И пьяненькому уставшему Михаилу, вчерашнему вояке, вдруг отчаянно захотелось завершить этот праздник ударно, в радость. Такой песней, где всё звучало бы победно. И имя вождя звало бы вперёд. И явь совпадала с мечтой. Именно эту песню он любил за силу и оптимизм, где артиллерия – бог войны и Сталин – бог победы. Именно с ней шли на смерть, с ней побеждали фашиста. И Михаил напоследок растянул меха, словно вздохнул, и громко запел. Почти закричал на весь коридор: «Артиллеристы, Сталин дал приказ! / Артиллеристы, зовёт Отчизна нас! / Из сотен тысяч батарей / За слёзы наших матерей, / За нашу Родину – огонь! Огонь!»
Над Останкино занимался морозный рассвет. Небо над Шереметевским парком уже голубело. И в этой тиши пьяненький Михаил радостно катил к себе домой. Катил неровно, криво, по тропе мимо ряда соседних спящих бараков. Он даже не вспомнил про свою армейскую шапку-ушанку, которую забыл на свадьбе. Ехал в лихо расстёгнутом ватнике, с гармошкою на плече, отталкиваясь руками об утоптанный снег. И только боялся свалиться в кювет, в канаву. Потом поди попробуй вылези из сугроба. Да, сейчас культи его ног болели. Да, уставшие пальцы слушались плохо. В таких случаях дома жена грела ему на керосинке два ведра воды. И он, сняв кожаные чехлы, опускал обрубки ног в воду. И чувствовал, как постепенно боль отступает.

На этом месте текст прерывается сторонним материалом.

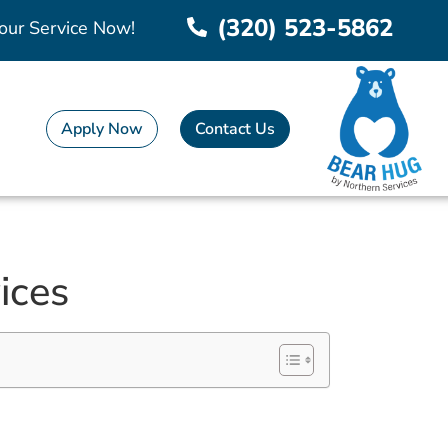
(320) 523-5862
our Service Now!
Apply Now
Contact Us
ices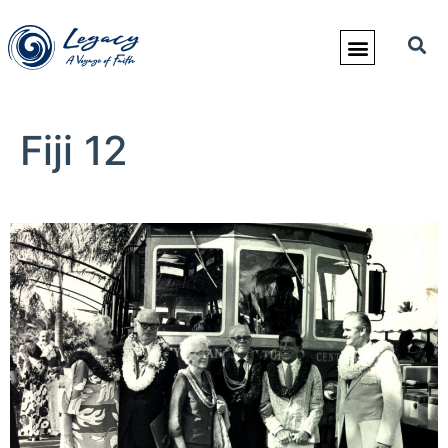
Fiji 12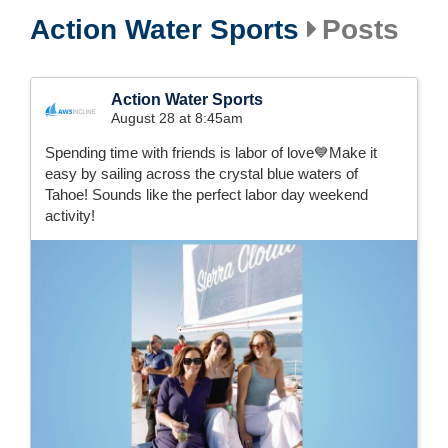
Action Water Sports
Posts
Action Water Sports
August 28 at 8:45am
Spending time with friends is labor of love💙Make it
easy by sailing across the crystal blue waters of
Tahoe! Sounds like the perfect labor day weekend
activity!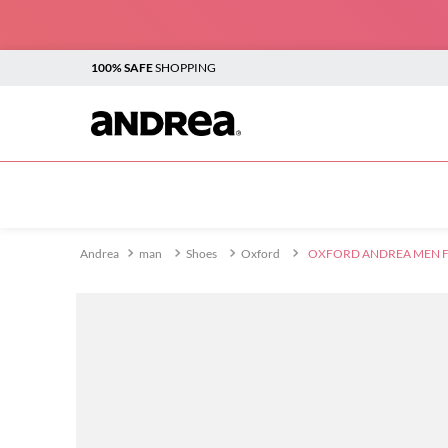
100% SAFE
SHOPPING
TOP SEARCHES
1
.
plataforma
2
.
sandalias
man
Shoes
Oxford
OXFORD ANDREA MEN F
3
.
boots
4
.
botines
5
.
sandalias para mujer
6
.
andrea
7
.
vestir
8
.
flats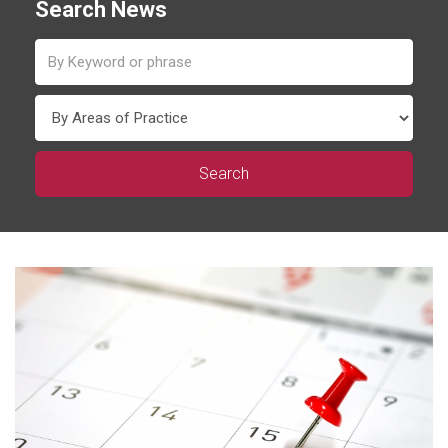
Search News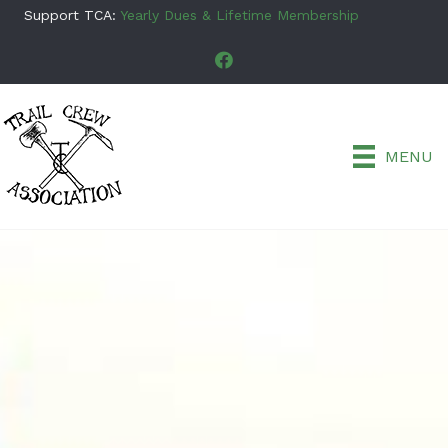
Support TCA:
Yearly Dues & Lifetime Membership
MENU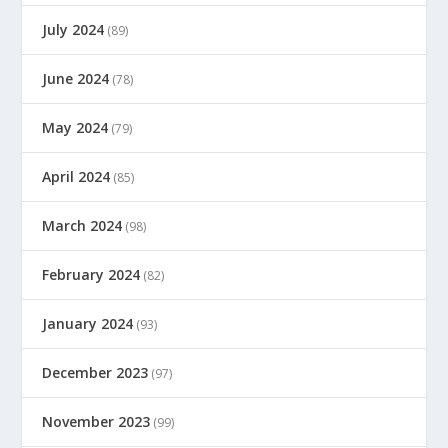
July 2024
(89)
June 2024
(78)
May 2024
(79)
April 2024
(85)
March 2024
(98)
February 2024
(82)
January 2024
(93)
December 2023
(97)
November 2023
(99)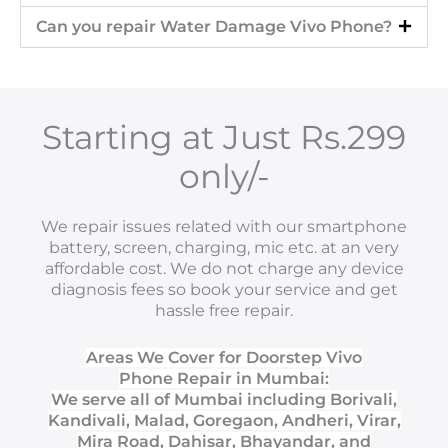
Can you repair Water Damage Vivo Phone?
Starting at Just Rs.299
only/-
We repair issues related with our smartphone
battery, screen, charging, mic etc. at an very
affordable cost. We do not charge any device
diagnosis fees so book your service and get
hassle free repair.
Areas We Cover for Doorstep Vivo
Phone Repair in Mumbai:
We serve all of Mumbai including Borivali,
Kandivali, Malad, Goregaon, Andheri, Virar,
Mira Road, Dahisar, Bhayandar, and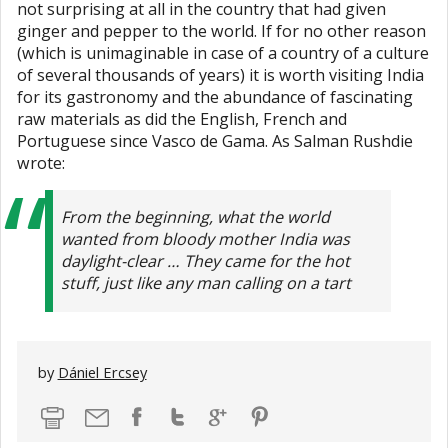
not surprising at all in the country that had given
ginger and pepper to the world. If for no other reason
(which is unimaginable in case of a country of a culture
of several thousands of years) it is worth visiting India
for its gastronomy and the abundance of fascinating
raw materials as did the English, French and
Portuguese since Vasco de Gama. As Salman Rushdie
wrote:
From the beginning, what the world
wanted from bloody mother India was
daylight-clear … They came for the hot
stuff, just like any man calling on a tart
by
Dániel Ercsey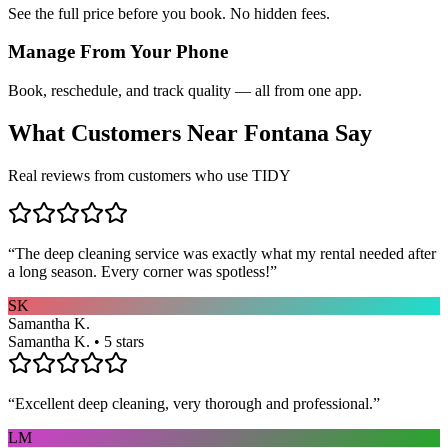
See the full price before you book. No hidden fees.
Manage From Your Phone
Book, reschedule, and track quality — all from one app.
What Customers Near
Fontana
Say
Real reviews from customers who use TIDY
“
The deep cleaning service was exactly what my rental needed after
a long season. Every corner was spotless!
”
SK
Samantha K.
Samantha K. • 5 stars
“
Excellent deep cleaning, very thorough and professional.
”
LM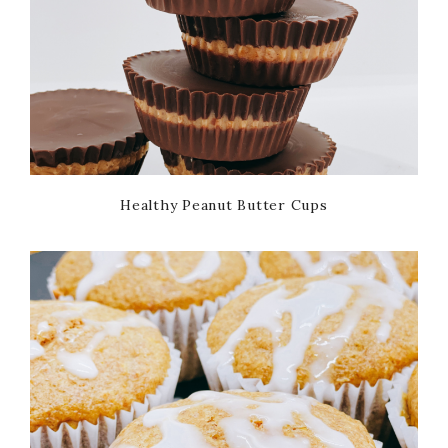
Healthy Peanut Butter Cups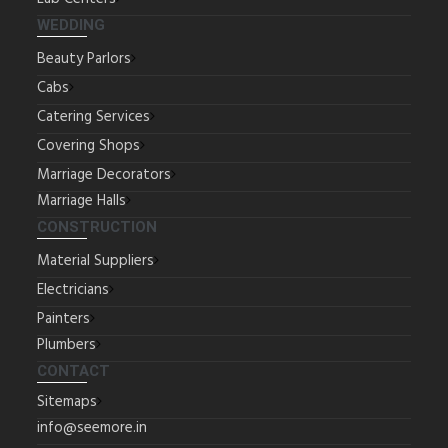
WEDDING
Beauty Parlors
Cabs
Catering Services
Covering Shops
Marriage Decorators
Marriage Halls
CONSTRUCTION
Material Suppliers
Electricians
Painters
Plumbers
CONTACT
Sitemaps
info@seemore.in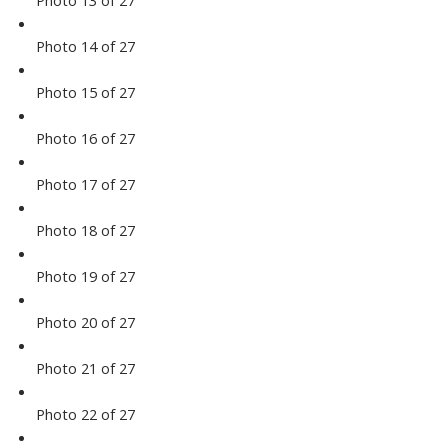
Photo 14 of 27
Photo 15 of 27
Photo 16 of 27
Photo 17 of 27
Photo 18 of 27
Photo 19 of 27
Photo 20 of 27
Photo 21 of 27
Photo 22 of 27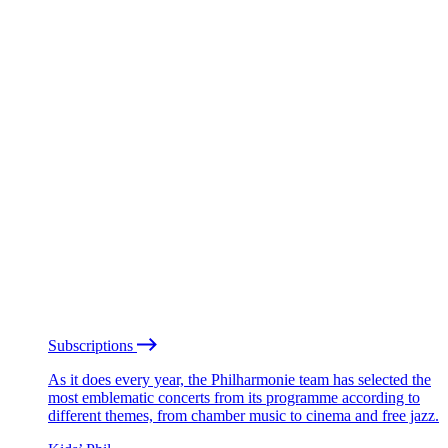
Subscriptions
As it does every year, the Philharmonie team has selected the
most emblematic concerts from its programme according to
different themes, from chamber music to cinema and free jazz.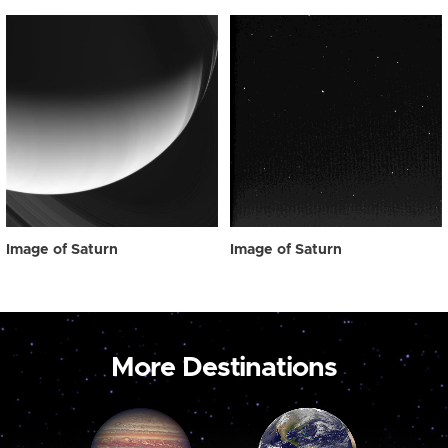
Image of Saturn
Image of Saturn
More Destinations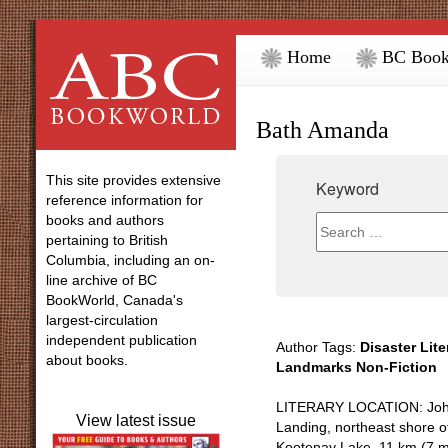
Home
BC Book
Bath Amanda
This site provides extensive
Keyword
reference information for
books and authors
pertaining to British
Columbia, including an on-
line archive of BC
BookWorld, Canada's
largest-circulation
independent publication
Author Tags:
Disaster Lite
about books.
Landmarks Non-Fiction
LITERARY LOCATION: Jo
View latest issue
Landing, northeast shore o
Kootenay Lake, 11 km (7 m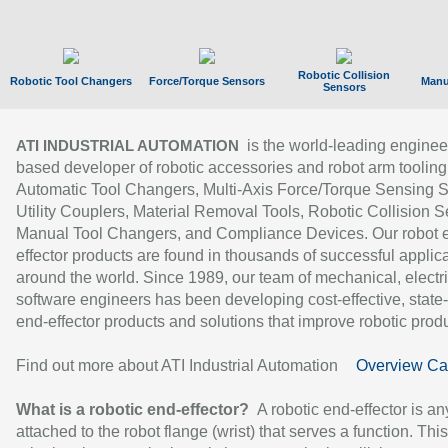
Robotic Collision
Robotic Tool Changers
Force/Torque Sensors
Manu
Sensors
is the world-leading enginee
ATI INDUSTRIAL AUTOMATION
based developer of robotic accessories and robot arm tooling
Automatic Tool Changers, Multi-Axis Force/Torque Sensing 
Utility Couplers, Material Removal Tools, Robotic Collision S
Manual Tool Changers, and Compliance Devices. Our robot 
effector products are found in thousands of successful applic
around the world. Since 1989, our team of mechanical, electri
software engineers has been developing cost-effective, state-
end-effector products and solutions that improve robotic produc
Find out more about ATI Industrial Automation
Overview Ca
What is a robotic end-effector?
A robotic end-effector is an
attached to the robot flange (wrist) that serves a function. Thi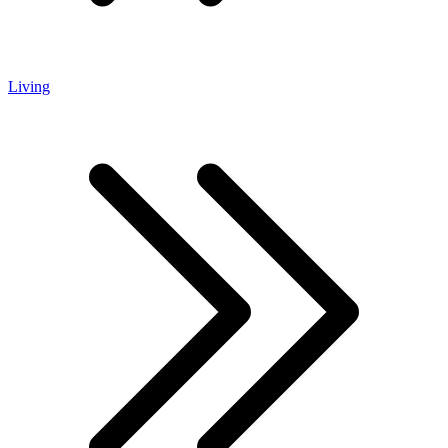
Living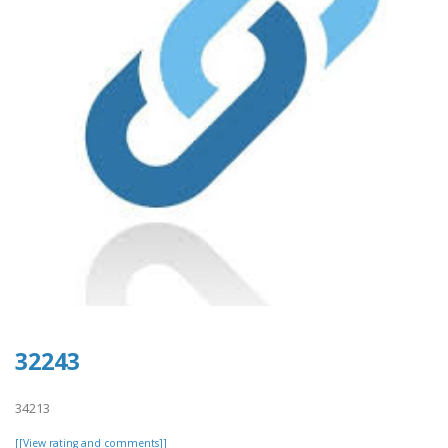
32243
34213
[[View rating and comments]]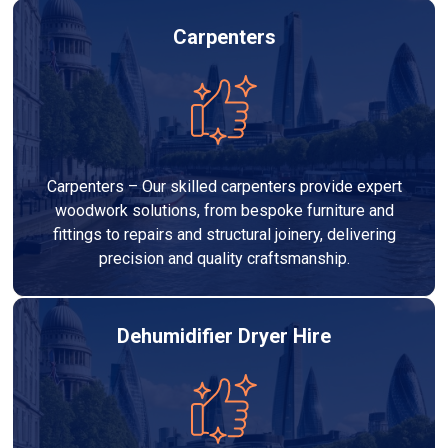
Carpenters
Carpenters – Our skilled carpenters provide expert
woodwork solutions, from bespoke furniture and
fittings to repairs and structural joinery, delivering
precision and quality craftsmanship.
Dehumidifier Dryer Hire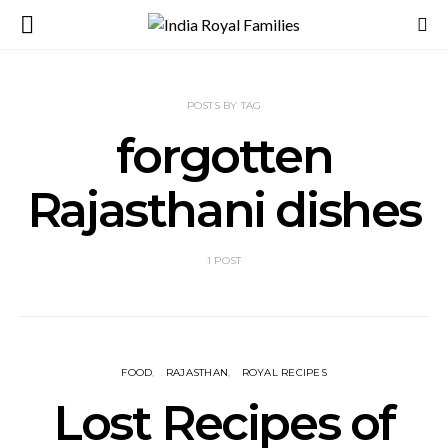
POSTS BY TAG
forgotten
Rajasthani dishes
1 POST
FOOD
RAJASTHAN
ROYAL RECIPES
Lost Recipes of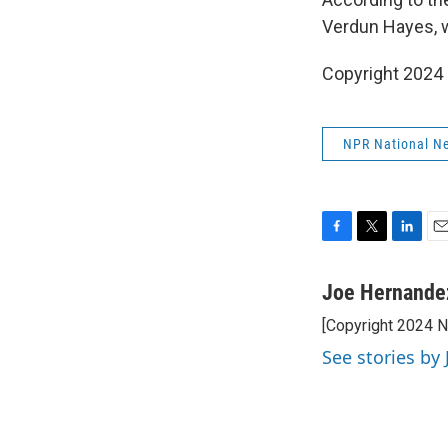
Verdun Hayes, w
Copyright 2024
NPR National N
F
T
L
E
a
w
i
m
c
i
n
a
Joe Hernande
e
t
k
i
[Copyright 2024 
b
t
e
l
o
e
d
See stories by
o
r
I
k
n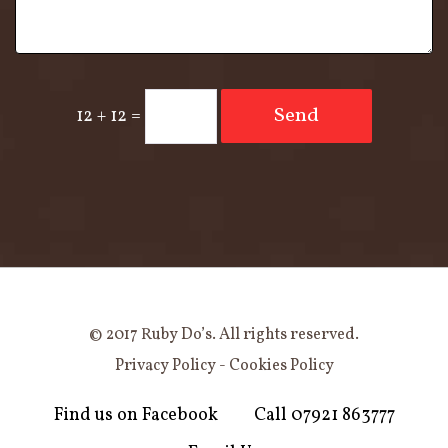
Send
12 + 12
=
© 2017 Ruby Do’s. All rights reserved.
Privacy Policy
-
Cookies Policy
Find us on Facebook
Call 07921 863777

И в этих же вёдрах (и ещё в тазу, что висел в коридоре у них над дверью) жена обычно мыла и его. Предварительно закрыв дверь на задвижку. Как он любил эти минуты купанья! Эти её старания. Тело благодарно помнило её руки, нежные, тёплые. А глаза – прядку её мокрых волос, упавших на милое, родное лицо. Вместо мыла, которое было дорого, в ход тогда пускалась простая зола из печки. Серая после сгоревших дров. Впрочем, щелочной, зольной водой в те годы стиралась и мылась беднота всей страны.
Но сейчас у него на душе было несказанно радостно и светло. Праздник народа удался! И это он, вчерашний простой вояка, горестный инвалид, подарил людям, измученным годами войны, этот праздник.
Дома в тёмной комнате свет зажигать не стал, но понял: Клава не спит.
– Явился – не запылился? – раздался с кровати её голос. – Напился всё-таки?
Он молчал. Раздевшись, отстегнув тележку и стащив чехлы с больных ног, двинулся было к белеющей в темноте высокой кровати. Он и правда понимал, что перебрал. Можно было, конечно, и стул подтащить и вскарабкаться. Но Михаил почему-то стал тянуть руки, стараясь схватить край одеяла.
– Фу, а перегаром-то как несёт! Вонища-то на весь дом.